As of 2009, monthly visits to the tomb in bullet-proof vehicles under heavy IDF protection are organised by the Yitzhar based organization Shechem Ehad. In late April 2009, a group of Jewish worshipers found the headstone smashed and swastikas painted on the walls, as well as boot prints on the grave itself.

In August 2010, it was reported that the IDF and the Palestinian Authority reached an agreement on renovating the site. Israel's chief rabbis, Yona Metzger and Shlomo Amar, visited and prayed at the tomb along with 500 other worshippers, the first such visit by a high-ranking Israeli delegation in 10 years.

On 24 April 2011, Palestinian Authority police officers opened fire on three cars of Israeli worshipers after they finished praying at Joseph's tomb. An Israeli citizen was killed and three others were wounded. The fatality was identified as Ben-Joseph Livnat, 25, the nephew of Culture Minister Limor Livnat. Both the Israel Defense Forces and Palestinian Authority ordered investigations into the incident. According to an initial investigation, three cars full of Israelis entered the compound of Joseph's tomb without coordination with the Israeli military or Palestinian security forces and then tried to break through a Palestinian Authority police checkpoint. The IDF investigation concluded that the Palestinian police officers had acted "maliciously" and with the intent to harm the Jewish worshipers. IDF Chief of Staff Benny Gantz added that they fired "without justification and with no immediate threat to their lives".

Three Palestinian police officers were tried in a Palestinian Authority court and convicted of firing into the air, ultimately serving two years in a PA jail. They were arrested by the IDF after being released from PA custody in May 2013 and eventually sentenced to prison terms by Israeli military courts. The patrol commander, Saleh Hammad, served a longer sentence. He was released from PA custody in 2020 and arrested and charged by the IDF soon after.

====Arson attacks====
On 7 July 2014, Palestinians tried to burn down Joseph's tomb while protesting. Palestinian Authority security forces were able to stop the protesters before they were able to burn it down. On December 22, 2014, Jews who were visiting the tomb to light candles for the Jewish holiday of Hanukkah discovered that the site had been vandalized. Lights were broken and electrical wiring had been cut. It was the first time Jews were allowed to visit the tomb in over a month.

On 16 October 2015, amid a wave of violence between Palestinians and Israelis, hundreds of Palestinians overran the tomb and a group of them set it on fire. Palestinian security forces dispersed them and extinguished the flames and although the tomb itself was not apparently damaged, the women's section was heavily damaged according to the Walla website. Israeli security forces later arrived at the scene. According to a Palestinian official, the Palestinians had attempted to set up barricades in the area to prevent home demolitions by the Israeli Army, but a group of them proceeded to attack the tomb.

Israel's Deputy Foreign Minister Tzipi Hotovely said that the tomb is under Palestinian control and yet Palestinians put the place ablaze, showing that "their only goal to harm places which are holy to Jews, which teach our thousands year old connection to that place".
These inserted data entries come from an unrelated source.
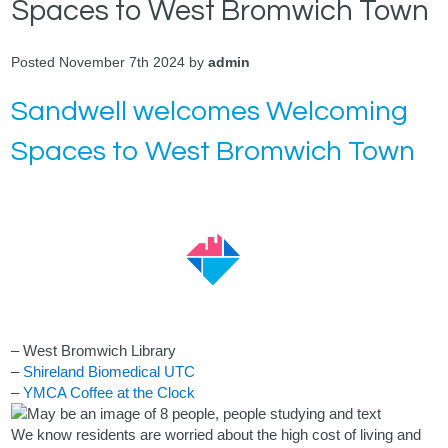
Spaces to West Bromwich Town
Posted November 7th 2024 by
admin
Sandwell welcomes Welcoming
Spaces to West Bromwich Town
– West Bromwich Library
–
Shireland Biomedical UTC
–
YMCA Coffee at the Clock
We know residents are worried about the high cost of living and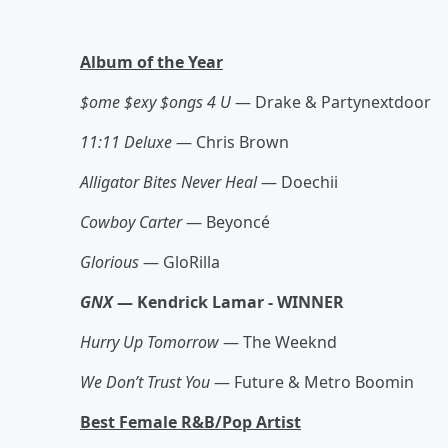
Album of the Year
$ome $exy $ongs 4 U
— Drake & Partynextdoor
11:11 Deluxe
— Chris Brown
Alligator Bites Never Heal
— Doechii
Cowboy Carter
— Beyoncé
Glorious
— GloRilla
GNX
— Kendrick Lamar - WINNER
Hurry Up Tomorrow
— The Weeknd
We Don’t Trust You
— Future & Metro Boomin
Best Female R&B/Pop Artist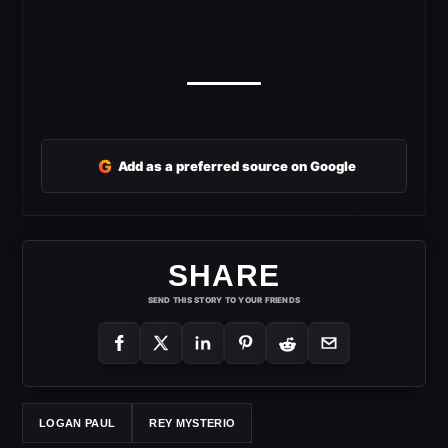
G
Add as a preferred source on Google
SHARE
SEND THIS STORY TO YOUR FRIENDS
LOGAN PAUL
REY MYSTERIO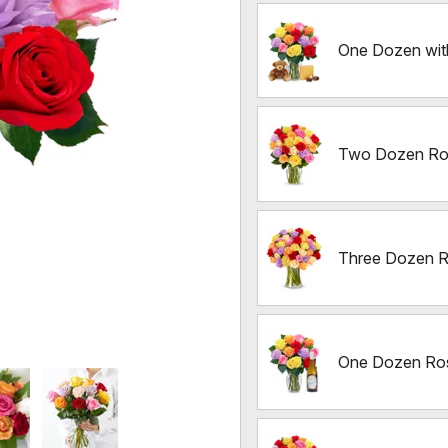
One Dozen wit
Two Dozen Ro
Three Dozen 
One Dozen Ros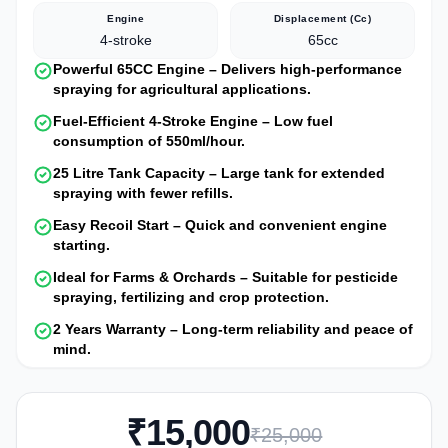
Engine
Displacement (cc)
4-stroke
65cc
Powerful 65CC Engine – Delivers high-performance
spraying for agricultural applications.
Fuel-Efficient 4-Stroke Engine – Low fuel
consumption of 550ml/hour.
25 Litre Tank Capacity – Large tank for extended
spraying with fewer refills.
Easy Recoil Start – Quick and convenient engine
starting.
Ideal for Farms & Orchards – Suitable for pesticide
spraying, fertilizing and crop protection.
2 Years Warranty – Long-term reliability and peace of
mind.
₹15,000
₹25,000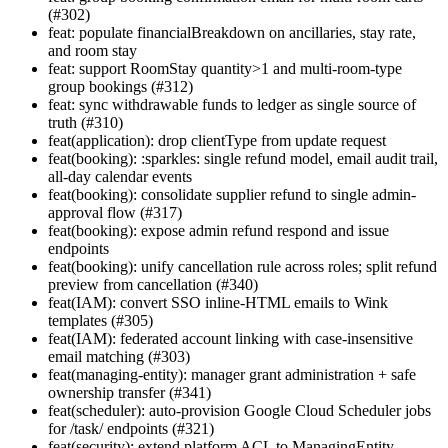
(#302)
feat: populate financialBreakdown on ancillaries, stay rate,
and room stay
feat: support RoomStay quantity>1 and multi-room-type
group bookings (#312)
feat: sync withdrawable funds to ledger as single source of
truth (#310)
feat(application): drop clientType from update request
feat(booking): :sparkles: single refund model, email audit trail,
all-day calendar events
feat(booking): consolidate supplier refund to single admin-
approval flow (#317)
feat(booking): expose admin refund respond and issue
endpoints
feat(booking): unify cancellation rule across roles; split refund
preview from cancellation (#340)
feat(IAM): convert SSO inline-HTML emails to Wink
templates (#305)
feat(IAM): federated account linking with case-insensitive
email matching (#303)
feat(managing-entity): manager grant administration + safe
ownership transfer (#341)
feat(scheduler): auto-provision Google Cloud Scheduler jobs
for /task/ endpoints (#321)
feat(security): extend platform ACL to ManagingEntity,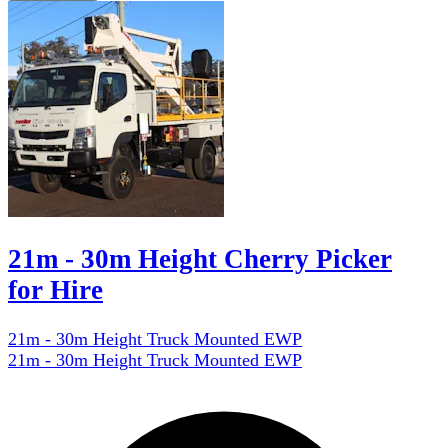
21m - 30m Height Cherry Picker
for Hire
21m - 30m Height Truck Mounted EWP
21m - 30m Height Truck Mounted EWP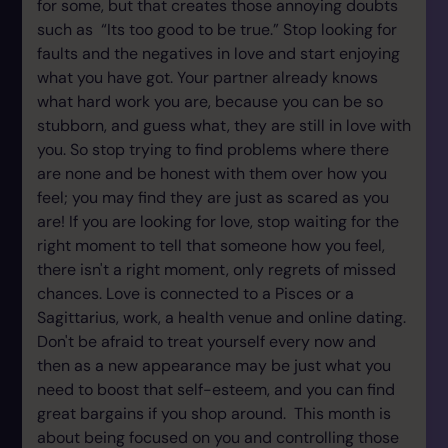
for some, but that creates those annoying doubts
such as “Its too good to be true.” Stop looking for
faults and the negatives in love and start enjoying
what you have got. Your partner already knows
what hard work you are, because you can be so
stubborn, and guess what, they are still in love with
you. So stop trying to find problems where there
are none and be honest with them over how you
feel; you may find they are just as scared as you
are! If you are looking for love, stop waiting for the
right moment to tell that someone how you feel,
there isn't a right moment, only regrets of missed
chances. Love is connected to a Pisces or a
Sagittarius, work, a health venue and online dating.
Don't be afraid to treat yourself every now and
then as a new appearance may be just what you
need to boost that self-esteem, and you can find
great bargains if you shop around. This month is
about being focused on you and controlling those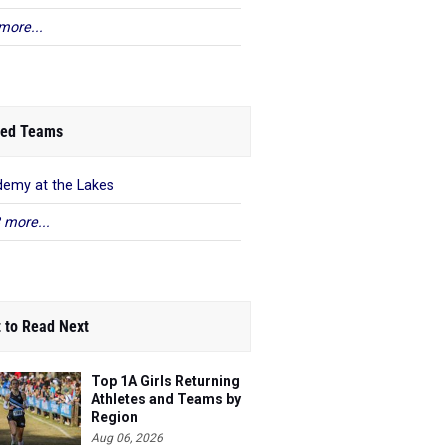
more...
ed Teams
emy at the Lakes
 more...
 to Read Next
Top 1A Girls Returning
Athletes and Teams by
Region
Aug 06, 2026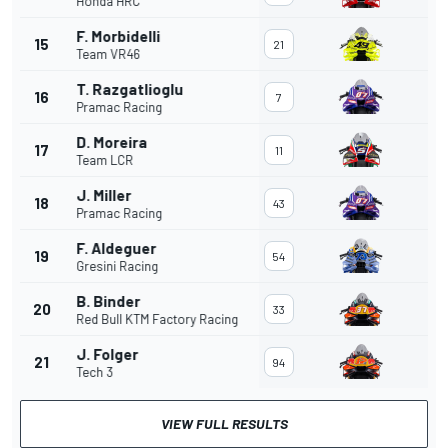
Honda HRC
F. Morbidelli
15
21
Team VR46
T. Razgatlioglu
16
7
Pramac Racing
D. Moreira
17
11
Team LCR
J. Miller
18
43
Pramac Racing
F. Aldeguer
19
54
Gresini Racing
B. Binder
20
33
Red Bull KTM Factory Racing
J. Folger
21
94
Tech 3
VIEW FULL RESULTS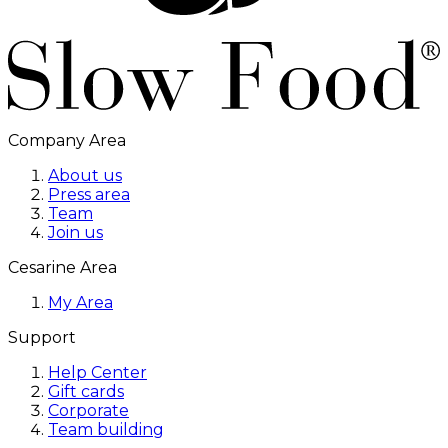
Company Area
About us
Press area
Team
Join us
Cesarine Area
My Area
Support
Help Center
Gift cards
Corporate
Team building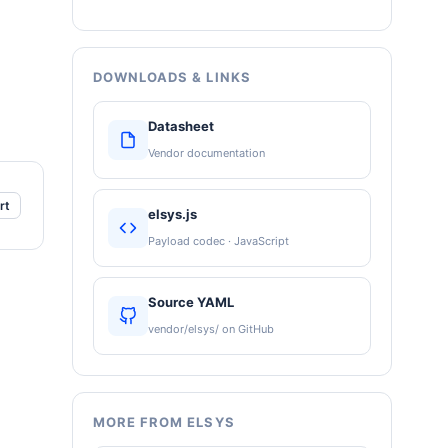
DOWNLOADS & LINKS
Datasheet
Vendor documentation
rt
elsys.js
Payload codec · JavaScript
Source YAML
vendor/elsys/ on GitHub
MORE FROM ELSYS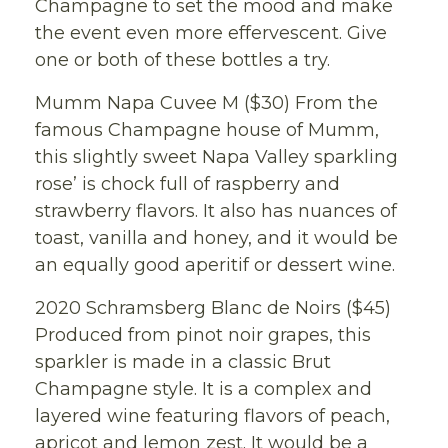
Champagne to set the mood and make
the event even more effervescent. Give
one or both of these bottles a try.
Mumm Napa Cuvee M ($30) From the
famous Champagne house of Mumm,
this slightly sweet Napa Valley sparkling
rose’ is chock full of raspberry and
strawberry flavors. It also has nuances of
toast, vanilla and honey, and it would be
an equally good aperitif or dessert wine.
2020 Schramsberg Blanc de Noirs ($45)
Produced from pinot noir grapes, this
sparkler is made in a classic Brut
Champagne style. It is a complex and
layered wine featuring flavors of peach,
apricot and lemon zest. It would be a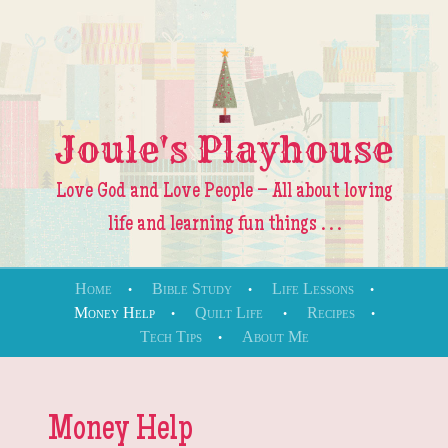
Joule's Playhouse
Love God and Love People – All about loving
life and learning fun things . . .
Skip to content
Home
Bible Study
Life Lessons
Money Help
Quilt Life
Recipes
Menu
Tech Tips
About Me
Money Help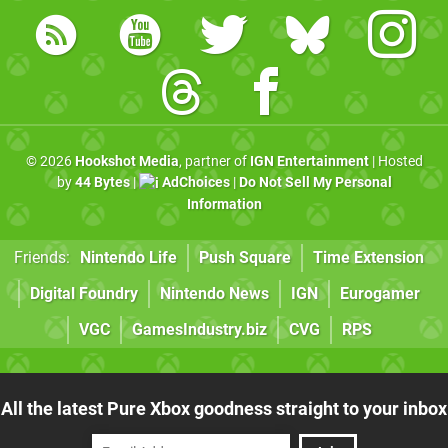
© 2026
Hookshot Media
, partner of
IGN Entertainment
| Hosted
by
44 Bytes
|
AdChoices
|
Do Not Sell My Personal
Information
Friends:
Nintendo Life
Push Square
Time Extension
Digital Foundry
Nintendo News
IGN
Eurogamer
VGC
GamesIndustry.biz
CVG
RPS
All the latest Pure Xbox goodness straight to your inbox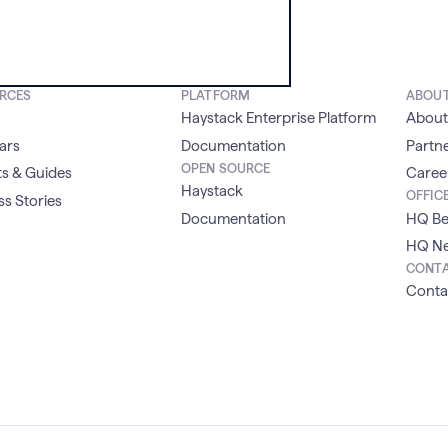
RCES
PLATFORM
ABOU
Haystack Enterprise Platform
About
ars
Documentation
Partn
OPEN SOURCE
s & Guides
Caree
Haystack
OFFIC
s Stories
Documentation
HQ Be
HQ Ne
CONT
Conta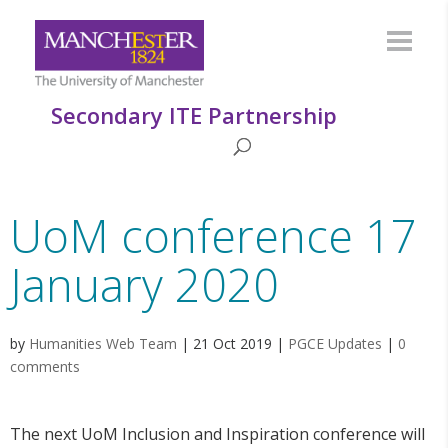
Secondary ITE Partnership
UoM conference 17
January 2020
by
Humanities Web Team
|
21 Oct 2019
|
PGCE Updates
|
0
comments
The next UoM Inclusion and Inspiration conference will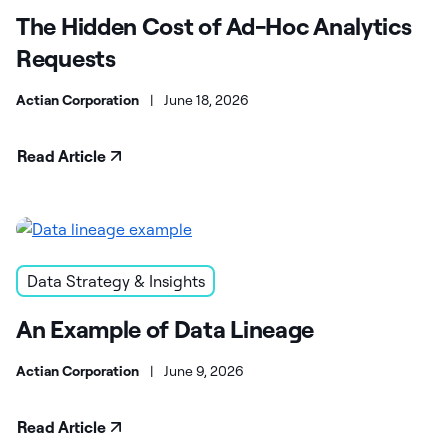
The Hidden Cost of Ad-Hoc Analytics
Requests
Actian Corporation
|
June 18, 2026
Read Article
Data Strategy & Insights
An Example of Data Lineage
Actian Corporation
|
June 9, 2026
Read Article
At 2 a.m. on the night of 18 October 2015, a group of 30 Jews on instruction from Rabbi Eliezer Berland, went to the tomb without permits, in contravention of a standing IDF order, to clean and paint the compound that was burned three days before. As they were attacked by Palestinians, six of them were bruised by beatings, and one of their vehicles was burnt. They claimed that the Palestinian police, who had detained them, had also beaten them, before they were handed over to the Israeli army, which had been called to extract the others.

In September 2021, a convoy of buses carrying Jews for Sukkot prayers at the site were attacked by a group of Palestinians. Two Border Police officers were injured during the clash.

On 9 April 2022, about 100 Palestinians stormed Joseph's Tomb, shattering the tombstone and damaging a chandelier and an electrical enclosure. Two Haredi Jews were moderately wounded by gunfire while trying to enter the site the following day.